Page segmentation data =
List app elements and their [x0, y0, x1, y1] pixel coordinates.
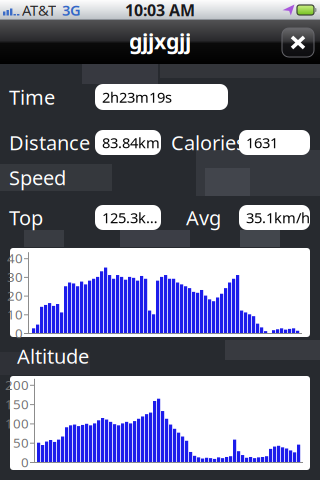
button[interactable]: 83.84km: [95, 130, 161, 155]
staticText: Time: [9, 84, 55, 110]
staticText: Calories: [171, 129, 246, 156]
staticText: 83.84km: [102, 133, 160, 152]
staticText: 150: [5, 395, 29, 413]
button[interactable]: Close: [282, 28, 314, 57]
staticText: AT&T: [22, 0, 56, 20]
staticText: 20: [7, 287, 23, 304]
staticText: 200: [5, 376, 29, 394]
staticText: 35.1km/h: [246, 208, 310, 227]
staticText: 2h23m19s: [102, 87, 172, 107]
staticText: 30: [7, 268, 23, 286]
staticText: 10: [7, 305, 23, 323]
staticText: 125.3k…: [102, 208, 158, 227]
staticText: Avg: [186, 204, 221, 231]
staticText: 10:03 AM: [125, 0, 195, 21]
staticText: 100: [5, 414, 29, 432]
staticText: Top: [9, 204, 43, 231]
staticText: 3G: [62, 0, 81, 20]
staticText: 0: [21, 453, 29, 471]
staticText: Distance: [9, 129, 90, 156]
staticText: Speed: [9, 164, 66, 191]
button[interactable]: 125.3k…: [95, 205, 161, 230]
button[interactable]: 2h23m19s: [95, 84, 228, 110]
button[interactable]: 1631: [239, 130, 310, 155]
button[interactable]: 35.1km/h: [239, 205, 310, 230]
staticText: gjjxgjj: [129, 27, 191, 55]
staticText: Altitude: [17, 343, 89, 369]
staticText: 50: [13, 434, 29, 452]
staticText: 1631: [246, 133, 278, 152]
staticText: 0: [15, 324, 23, 342]
staticText: 40: [7, 249, 23, 267]
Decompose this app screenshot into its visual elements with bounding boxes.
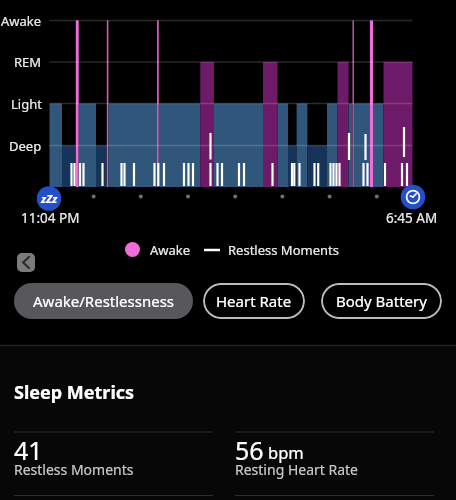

PROBLEM DETAILS =
Find each line in the records holding the string "interactable" and show it.

RESULT OF THIS EXERCISE =
button[interactable]: 83.84km: [95, 130, 161, 155]
button[interactable]: Close: [282, 28, 314, 57]
button[interactable]: 125.3k…: [95, 205, 161, 230]
button[interactable]: 2h23m19s: [95, 84, 228, 110]
button[interactable]: 1631: [239, 130, 310, 155]
button[interactable]: 35.1km/h: [239, 205, 310, 230]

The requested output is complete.